ELM: Yes but I do think that a lot of smaller celebrities, YouTube celebrities, operate under the principle of “all publicity is good publicity.”
FK: Oh yeah.
ELM: And that has a line for them, a hard limit of “Oh, until it makes me uncomfortable.” It’s undeniable that a lot of celebrities are perfectly happy with fictional imaginings about them along certain lines and not others.
FK: For certain.
ELM: There are celebrities who are perfectly happy to be thought of in super sexy hetero situations and not in any others, and you know, you can have your own feelings about whether that's homophobic or just people’s preferences about, you know, whatever. I don’t know, it’s tricky.
FK: You’re subtweeting so hard right now.
ELM: No, I’m thinking about many gentlemen in the entertainment industry. But I also don’t, me saying that YouTube celebrities want to dish it out but can’t take it, or like it till they don’t, does feel a little victim-blamey to me. So I’m not 100% sure that I stand by what I’m saying right now, or that I’m even articulating it fully, so. There’s not that much to stand by. You know what I mean though?

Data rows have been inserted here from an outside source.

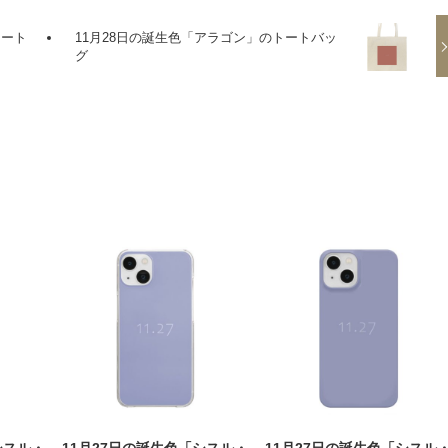
トート
11月28日の誕生色「アラゴン」のトートバッ
グ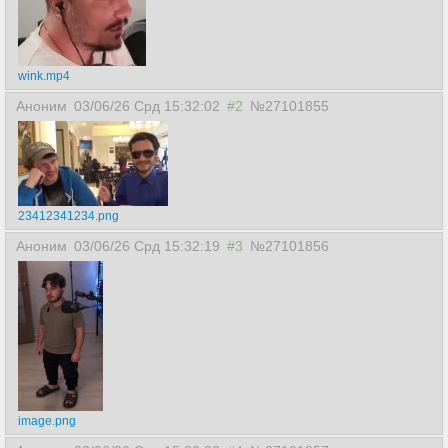
wink.mp4
Аноним
03/06/26 Срд 15:32:02
#2
№27101855
23412341234.png
Аноним
03/06/26 Срд 15:32:19
#3
№27101856
image.png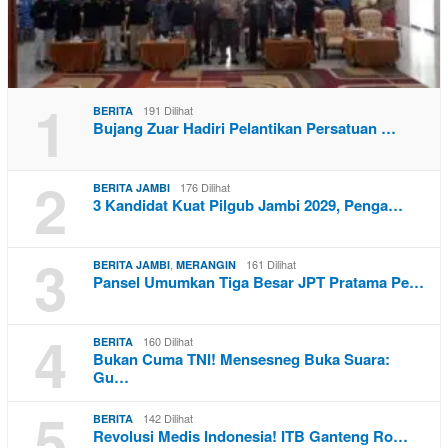
1
191 Dilihat
BERITA
Bujang Zuar Hadiri Pelantikan Persatuan …
2
176 Dilihat
BERITA JAMBI
3 Kandidat Kuat Pilgub Jambi 2029, Penga…
3
,
161 Dilihat
BERITA JAMBI
MERANGIN
Pansel Umumkan Tiga Besar JPT Pratama Pe…
4
160 Dilihat
BERITA
Bukan Cuma TNI! Mensesneg Buka Suara:
Gu…
5
142 Dilihat
BERITA
Revolusi Medis Indonesia! ITB Ganteng Ro…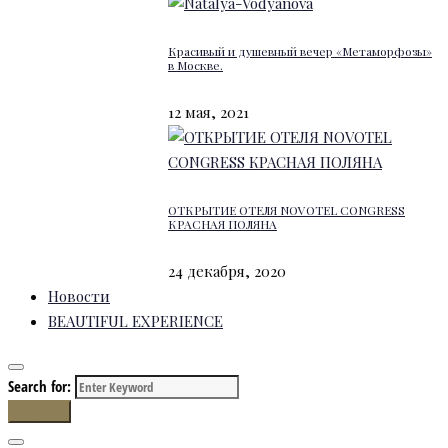
Красивый и душевный вечер «Метаморфозы»
в Москве.
12 мая, 2021
ОТКРЫТИЕ ОТЕЛЯ NOVOTEL CONGRESS
КРАСНАЯ ПОЛЯНА
24 декабря, 2020
Новости
BEAUTIFUL EXPERIENCE
Search for:
Search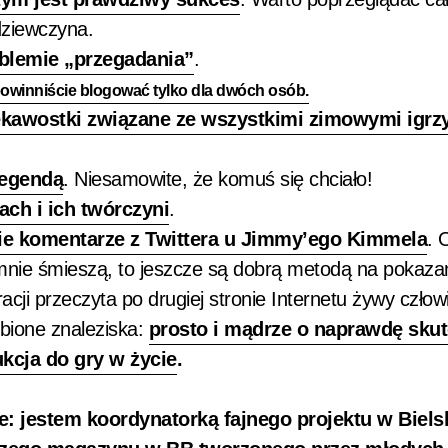
dziewczyna.
blemie „przegadania”
.
owinniście blogować tylko dla dwóch osób.
ekawostki związane ze wszystkimi zimowymi igrz
legendą
. Niesamowite, że komuś się chciało!
ch i ich twórczyni
.
skie komentarze z Twittera u Jimmy’ego Kimmela
. 
 mnie śmieszą, to jeszcze są dobrą metodą na pokazan
acji przeczyta po drugiej stronie Internetu żywy człow
bione znaleziska:
prosto i mądrze o naprawdę sku
ukcja do gry w życie
.
e: jestem koordynatorką fajnego projektu w Biels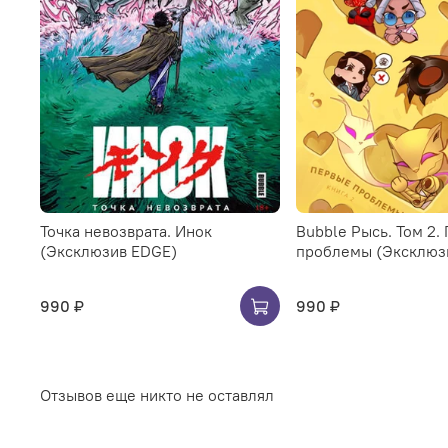
Точка невозврата. Инок
Bubble Рысь. Том 2.
(Эксклюзив EDGE)
проблемы (Эксклюз
990 ₽
990 ₽
Отзывов еще никто не оставлял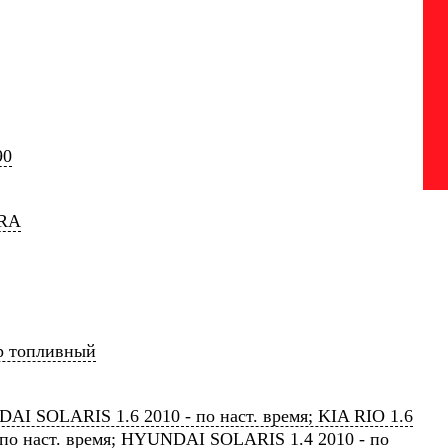
90
RA
р топливный
I SOLARIS 1.6 2010 - по наст. время; KIA RIO 1.6
 по наст. время; HYUNDAI SOLARIS 1.4 2010 - по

FK: Yeah, well, it's a complex situation because certainly people who…I don’t think that you can expect fans of YouTube celebrities to self-police, and I also don’t think that they should have to, or of any other celebrities really generally speaking, beyond the normal “Don’t make credible threats or be total dicks to people.” But in terms of writing? I don’t think people should do that, should have to self-police.
But on the other hand I also don’t think that it's entirely fair to ask a person to process, emotionally process all the kinds of information and reactions that people have to them at that scale. I think that that can get really difficult. Now, the answer may be “This is our life because the internet, so…we’re all gonna have to learn ways to work with that,” and I think that probably IS the answer, but it’s still a difficult point.
ELM: But to what degree is this genuinely being shoved in people’s faces and how much is it people googling themselves?
FK: [laughing] JUST STOP VANITY GOOGLING. Just stop.
ELM: Honestly, you can just train yourself out of it. And if you really need to know, then I think that’s gonna have to be some of your resources, you hire someone to look and to be a buffer. Because as you said, A-list celebrities are not sitting there reading everything people are writing and thinking about on the internet.
FK: Right. They might do it sometimes when they’re making bad life choices, but they definitely can have people doing it. It’s not required for them in the same way as I think that for a lot of YouTubers, if your life is…whatever your points of publicity, if you’re responsible for all your own publicity then maybe you kind of have to.
ELM: I’m sorry Flourish, I did not see in Mark Wahlberg’s hour-by-hour schedule that was going around the other day any time set out for googling or reading and writing RPF about yourself.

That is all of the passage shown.